This was the hardest pitch at 5.7 taking the ridge on directly and pulling around a small roof. We chose this short pitch over a much easier but longer route to the west. The 5th class pitches protected well. Tricams from brown to orange seemed to go in solid everywhere but I wish I had my 0 and 00 Metolius cams that day. Most cracks in the mud/silt/sand stone were too even and smooth for nuts and the knifeblade pitons should have stayed home.
The prow in the background sits above a gap in the ridge that John wanted to jump into. The normal way around had snow leading to 2000 foot drop. I did not like the idea of jumping so suggested some belayed snow travel.
This was the alternative to jumping, we ran the rope between some boulders for friction and a toprope orientation. Natural protection, worked great.
My belay of the gap, I had an excellent groove to brace both heels and good rope drag. Nice shot of N. Maroon in the background, our destination.
John wanted me to lead that tower. "In hiking boots? Are you crazy?". I set up a solid belay anchor for traversing the snow on the right side.
It turned out this section of snow was short when we turned the corner. I was able to climb over a snow bank and into a dry notch area where the snow curves downward in the middle of the photo.

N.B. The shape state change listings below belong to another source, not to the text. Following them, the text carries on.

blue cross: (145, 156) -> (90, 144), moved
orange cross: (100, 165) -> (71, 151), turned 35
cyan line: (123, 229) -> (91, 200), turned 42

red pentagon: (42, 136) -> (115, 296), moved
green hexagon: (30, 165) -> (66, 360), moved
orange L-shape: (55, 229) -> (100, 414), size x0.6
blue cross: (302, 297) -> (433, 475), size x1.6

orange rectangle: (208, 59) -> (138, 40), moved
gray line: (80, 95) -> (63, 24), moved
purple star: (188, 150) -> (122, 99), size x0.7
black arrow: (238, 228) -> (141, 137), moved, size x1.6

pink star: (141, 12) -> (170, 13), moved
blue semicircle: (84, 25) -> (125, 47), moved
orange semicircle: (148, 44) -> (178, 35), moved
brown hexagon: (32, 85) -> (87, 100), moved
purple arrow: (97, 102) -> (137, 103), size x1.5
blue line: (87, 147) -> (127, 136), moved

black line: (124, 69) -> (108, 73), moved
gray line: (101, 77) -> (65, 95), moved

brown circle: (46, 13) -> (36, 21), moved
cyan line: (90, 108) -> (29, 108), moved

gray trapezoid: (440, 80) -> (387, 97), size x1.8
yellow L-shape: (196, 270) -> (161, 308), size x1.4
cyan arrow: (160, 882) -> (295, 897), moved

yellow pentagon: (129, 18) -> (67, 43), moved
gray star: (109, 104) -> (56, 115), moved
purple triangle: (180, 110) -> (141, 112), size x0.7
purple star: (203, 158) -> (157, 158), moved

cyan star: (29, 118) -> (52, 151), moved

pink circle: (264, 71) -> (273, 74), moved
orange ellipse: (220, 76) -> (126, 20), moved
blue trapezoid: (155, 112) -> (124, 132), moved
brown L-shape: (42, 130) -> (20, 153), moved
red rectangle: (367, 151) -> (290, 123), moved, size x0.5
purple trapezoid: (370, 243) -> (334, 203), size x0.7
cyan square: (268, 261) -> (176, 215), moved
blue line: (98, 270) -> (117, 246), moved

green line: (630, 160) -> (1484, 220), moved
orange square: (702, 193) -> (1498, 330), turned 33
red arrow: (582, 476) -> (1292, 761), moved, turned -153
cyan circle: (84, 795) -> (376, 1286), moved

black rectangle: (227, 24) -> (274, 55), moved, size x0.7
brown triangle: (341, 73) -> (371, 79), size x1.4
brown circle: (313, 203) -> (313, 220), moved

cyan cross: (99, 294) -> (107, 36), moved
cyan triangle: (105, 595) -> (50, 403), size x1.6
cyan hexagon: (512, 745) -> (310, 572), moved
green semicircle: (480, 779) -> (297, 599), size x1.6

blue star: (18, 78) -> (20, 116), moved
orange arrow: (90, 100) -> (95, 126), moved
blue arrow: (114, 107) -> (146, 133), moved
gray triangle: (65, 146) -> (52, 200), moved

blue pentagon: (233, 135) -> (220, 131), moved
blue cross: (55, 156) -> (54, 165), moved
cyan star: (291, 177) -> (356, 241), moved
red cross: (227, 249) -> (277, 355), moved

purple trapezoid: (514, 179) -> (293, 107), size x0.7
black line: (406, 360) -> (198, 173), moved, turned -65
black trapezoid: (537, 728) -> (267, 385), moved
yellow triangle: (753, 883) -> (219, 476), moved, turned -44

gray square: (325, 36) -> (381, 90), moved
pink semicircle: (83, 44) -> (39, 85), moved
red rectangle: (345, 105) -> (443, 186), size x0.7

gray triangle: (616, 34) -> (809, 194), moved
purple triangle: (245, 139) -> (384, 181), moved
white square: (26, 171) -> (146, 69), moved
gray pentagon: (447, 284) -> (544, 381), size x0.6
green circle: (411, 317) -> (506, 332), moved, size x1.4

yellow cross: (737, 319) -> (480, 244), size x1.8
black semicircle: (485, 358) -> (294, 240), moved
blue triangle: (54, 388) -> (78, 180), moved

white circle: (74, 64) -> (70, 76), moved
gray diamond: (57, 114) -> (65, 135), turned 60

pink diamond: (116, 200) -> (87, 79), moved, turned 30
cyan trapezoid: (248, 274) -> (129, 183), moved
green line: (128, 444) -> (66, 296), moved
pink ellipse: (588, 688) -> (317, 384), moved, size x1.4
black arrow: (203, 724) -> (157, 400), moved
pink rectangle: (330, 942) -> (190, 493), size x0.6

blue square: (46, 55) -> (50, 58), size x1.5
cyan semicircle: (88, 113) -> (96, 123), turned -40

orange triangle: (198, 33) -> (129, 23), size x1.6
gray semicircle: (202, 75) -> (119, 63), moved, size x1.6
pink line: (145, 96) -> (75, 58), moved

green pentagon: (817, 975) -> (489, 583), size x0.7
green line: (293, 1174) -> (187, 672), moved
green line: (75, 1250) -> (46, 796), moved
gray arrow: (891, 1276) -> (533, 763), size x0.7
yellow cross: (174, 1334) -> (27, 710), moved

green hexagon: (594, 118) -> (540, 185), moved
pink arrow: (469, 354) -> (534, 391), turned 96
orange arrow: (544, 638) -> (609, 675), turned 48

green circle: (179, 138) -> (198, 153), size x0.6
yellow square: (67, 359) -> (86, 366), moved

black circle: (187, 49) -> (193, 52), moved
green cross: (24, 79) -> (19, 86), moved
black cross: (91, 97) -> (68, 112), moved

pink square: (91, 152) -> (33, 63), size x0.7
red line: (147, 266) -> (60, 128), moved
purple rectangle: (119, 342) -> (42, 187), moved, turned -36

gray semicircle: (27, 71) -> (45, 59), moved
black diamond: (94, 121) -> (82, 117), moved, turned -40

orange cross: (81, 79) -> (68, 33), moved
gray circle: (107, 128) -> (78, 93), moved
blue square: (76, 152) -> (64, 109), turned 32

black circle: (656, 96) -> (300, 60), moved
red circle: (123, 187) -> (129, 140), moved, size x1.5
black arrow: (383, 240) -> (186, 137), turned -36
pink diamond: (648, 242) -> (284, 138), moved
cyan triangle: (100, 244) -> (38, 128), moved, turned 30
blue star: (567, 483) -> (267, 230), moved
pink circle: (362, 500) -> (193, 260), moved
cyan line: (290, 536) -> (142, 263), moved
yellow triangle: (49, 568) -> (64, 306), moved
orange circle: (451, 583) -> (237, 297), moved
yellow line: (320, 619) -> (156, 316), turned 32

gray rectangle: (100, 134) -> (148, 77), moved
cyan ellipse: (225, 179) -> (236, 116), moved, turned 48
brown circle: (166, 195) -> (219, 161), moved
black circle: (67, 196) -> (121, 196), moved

A short scramble regained the ridge proper.
Exiting the ridge to the talus on the left, it was nice to have a longer stretch of walking terrain.
Headed up N. Maroon.
From a distance it looks a lot harder, once you see it up close you realize it is relatively easy scrambling.
John on North Maroon summit with Maroon in the background and the ridge below. On to the final phase, our descent.
Phase 4 - Northeast Ridge Descent
The Northeast Ridge is one of the harder standard routes to gain a 14er summit in Colorado. The name is a little misleading because it only follows the ridge at the top, then descends a gulley/face to the south of the ridge and then exits crossing where the ridge fans out into 3 or 4 smaller ridges. In this exceptional late season snow year, starting out we were post holing up to our thighs. With the trail mostly covered in snow, route finding became an issue. We used every tool in our arsenal, maps, beta printouts, gps way points and compass bearings. We managed to stay on route most of the descent only getting off route by choice which ended up costing us extra time.
The top of the ridge rolls over in such a way you cannot see the ridge line below, with some trepidation we set off.
Once we got going things didn't look so bad and it felt like we were moving at a good pace.
There were a couple of interesting sections of the ridge.
It eased up again until cliffing out at the rock formation below, that is where you leave the ridge to the east face/gulley.
After scrambling down a ledgy cliff, we encountered more snow. John chose to turn around and kick steps, I preferred to faced out and plunge my feet. Notice the ice under the snow at the bottom of the photo.
The rock scrambling on this trip was relentless, we have been at this for about 13 hours at this point. John's was experiencing some swelling in his knee but he worked through the discomfort in excellent style.
John looking back taking a photo of the lower part of the gulley/east face.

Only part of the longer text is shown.